早期进行适当的抗生素治疗对于降低患者死亡率至关重要。然而,目前的抗菌药物敏感性测试(AST)需要16 - 24小时的培养时间,从而延迟了适当的抗生素治疗。流式细胞术(FCM)是一种以单细胞分辨率评估荧光(如用于活性氧的荧光团)的快速方法。活性氧(ROS)是含氧化合物,可由抗生素诱导产生且具有潜在杀菌作用。我们探讨了能否将抗生素处理细菌中ROS的FCM测量用于确定抗生素最低抑菌浓度(MIC),以此作为传统AST的替代方法。本研究旨在开发并评估一种FCM检测方法的可行性,该方法能在短时间内准确测定抗生素敏感性。使用传统微量肉汤稀释法并同时进行FCM评估,测定了六种临床耐碳青霉烯类肠杆菌科分离株对阿米卡星、氨曲南、头孢菌素(有或无β-内酰胺酶抑制剂)、碳青霉烯类、左氧氟沙星、多粘菌素B、甲氧苄啶/磺胺甲恶唑和替加环素的MIC。通过FCM测定的准确MIC定义为落在传统微量肉汤稀释AST测定2倍稀释范围内的MIC。通过ROS测量确定MIC对碳青霉烯类(22/24;91.7%的准确率)和甲氧苄啶/磺胺甲恶唑(5/6;83.3%的准确率)大多是准确的。
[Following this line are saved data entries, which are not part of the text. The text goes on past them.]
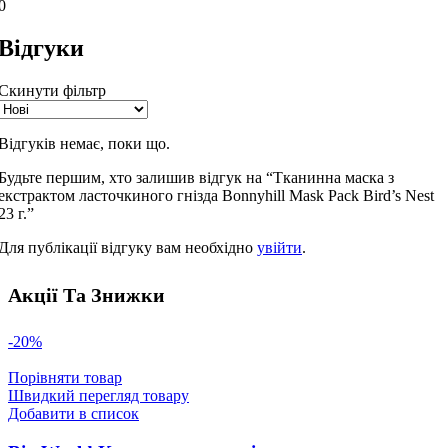
0
Відгуки
Скинути фільтр
Відгуків немає, поки що.
Будьте першим, хто залишив відгук на “Тканинна маска з
екстрактом ласточкиного гнізда Bonnyhill Mask Pack Bird’s Nest
23 г.”
Для публікації відгуку вам необхідно
увійти
.
Акції Та Знижки
-20%
Порівняти товар
Швидкий перегляд товару
Добавити в список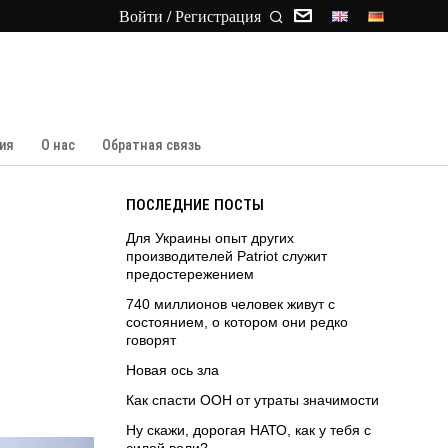
Войти / Регистрация
ия
О нас
Обратная связь
ПОСЛЕДНИЕ ПОСТЫ
Для Украины опыт других
производителей Patriot служит
предостережением
740 миллионов человек живут с
состоянием, о котором они редко
говорят
Новая ось зла
Как спасти ООН от утраты значимости
Ну скажи, дорогая НАТО, как у тебя с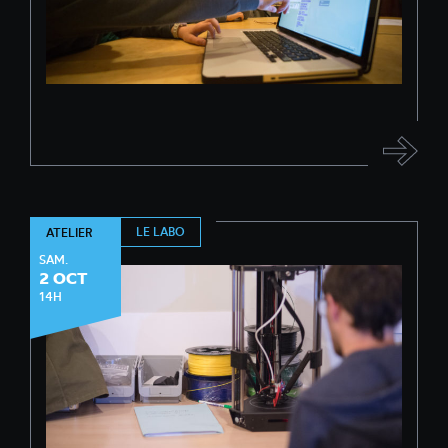
LE LABO
ATELIER
SAM.
2 OCT
14H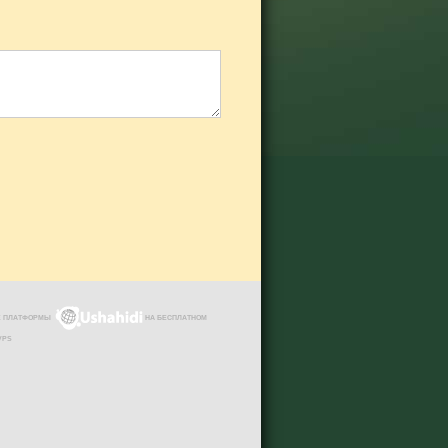
ЗЕ ПЛАТФОРМЫ
НА БЕСПЛАТНОМ
VPS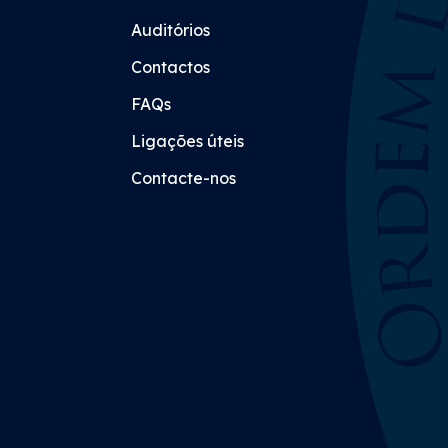
Auditórios
Contactos
FAQs
Ligações úteis
Contacte-nos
相反,ROS水平在确定阿米卡星(4/6;66.7%的准确率)、氨曲南(4/6;66.7%的准确率)、仅头孢菌素(5/12;41.6%的准确率)、含β-内酰胺酶抑制剂的头孢菌素(11/18;61.1%的准确率)、多粘菌素B(2/6;33.3%的准确率)、左氧氟沙星(1/6;16.7%的准确率)和替加环素(2/6;33.3%的准确率)的MIC时准确性较低。这些数据支持使用FCM进行ROS评估适用于准确测定肠杆菌科中碳青霉烯类的MIC。有必要对该FCM检测方法进行进一步优化并在更多具有不同抗生素敏感性的细菌菌株中进行验证。未来的研究包括评估其他生物体和抗生素组合。